For this reason, we need an opportune parallelization strategy to reduce the total time to run a SSCHA.

The simplest way is to call the previous python script with MPI:

\$ mpirun -np 50 python nvt_local.py > output.log


The code will split the configurations in each ensemble on a different MPI process. In this case we have 50 configurations per ensemble, by splitting them into 50 processors, we run the full ensemble in parallel.

However, still the single DFT calculation on 1 processor is going to take hours, and in some cases it may even take days. Luckily, also quantum ESPRESSO (and many other software) have an internal parallelization to work with. For example, we can tell quantum espresso to run itself in parallel on 8 processors. To this purpouse, we simply need to modify the command used to run quantum espresso in the previous script.

# Lets replace
# command = 'pw.x -i PREFIX.pwi > PREFIX.pwo'
# with
command = 'mpirun -np 8 pw.x -npool 1 -i PREFIX.pwi > PREFIX.pwo'

# The command string is passed to the espresso calculator
calculator = CC.calculators.Espresso(input_data,
pseudopotentials,
command = command,
kpts = kpts,
koffset = koffset)


In this way, our calculations will run on 400 processors (50 processors splits the ensemble times 8 processors per each calculation). This is achieved by nesting mpi calls. However, only the cellconstructor calculators can nest mpi calls without raising errors. This is the reason why we imported the Espresso class from cellconstructor and not from ASE. If you want to use ASE for your calculator, you can only use the inner parallelization of the calculator modifying the command, as ASE itself implements a MPI parallelization on I/O operations that conflicts with the python-sscha parallelization. This limitation only applies to FileIOCalculators from ASE (thus the EMT force-field is not affected and can be safely employed with python-sscha parallelization).

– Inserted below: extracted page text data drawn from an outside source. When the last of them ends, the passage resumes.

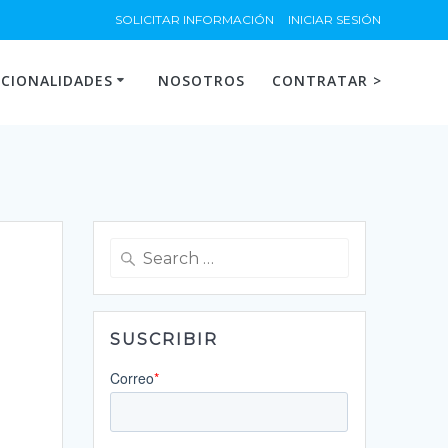
SOLICITAR INFORMACIÓN
INICIAR SESIÓN
CIONALIDADES
NOSOTROS
CONTRATAR >
Search
for:
SUSCRIBIR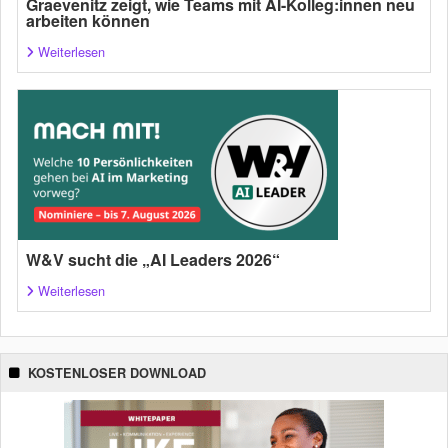
Graevenitz zeigt, wie Teams mit AI-Kolleg:innen neu
arbeiten können
Weiterlesen
W&V sucht die „AI Leaders 2026“
Weiterlesen
KOSTENLOSER DOWNLOAD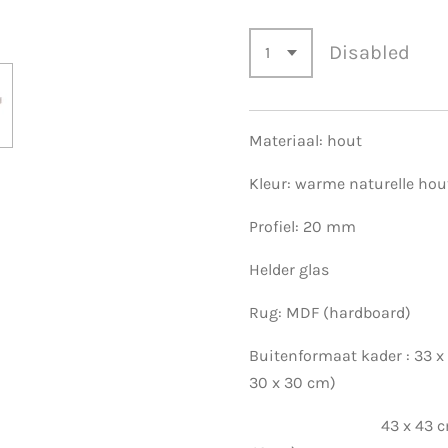
Disabled
Materiaal: hout
Kleur: warme naturelle hou
Profiel: 20 mm
Helder glas
Rug: MDF (hardboard)
Buitenformaat kader : 33 x
30 x 30 cm)
43 x 43 cm (post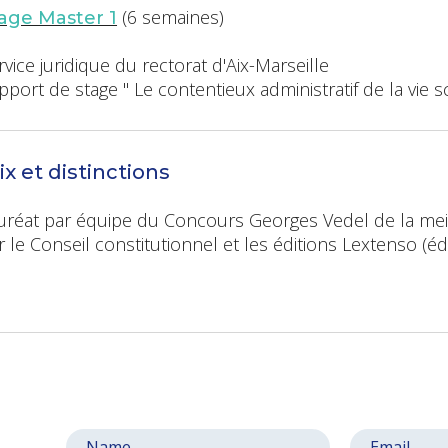
(6 semaines)
age Master 1
rvice juridique du rectorat d'Aix-Marseille
pport de stage " Le contentieux administratif de la vie sc
ix et distinctions
uréat par équipe du Concours Georges Vedel de la meil
r le Conseil constitutionnel et les éditions Lextenso (éd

With this setup, the full code is parallelized over 400 processors. However the SSCHA minimization algorithm is a serial one, and all the time spent in the actual SSCHA minimization is wasting the great number of resources allocated. Moreover, the SSCHA code needs to be configured and correctly installed on the cluster, which may be a difficult operation due to the hybrid Fortran/pyhton structure.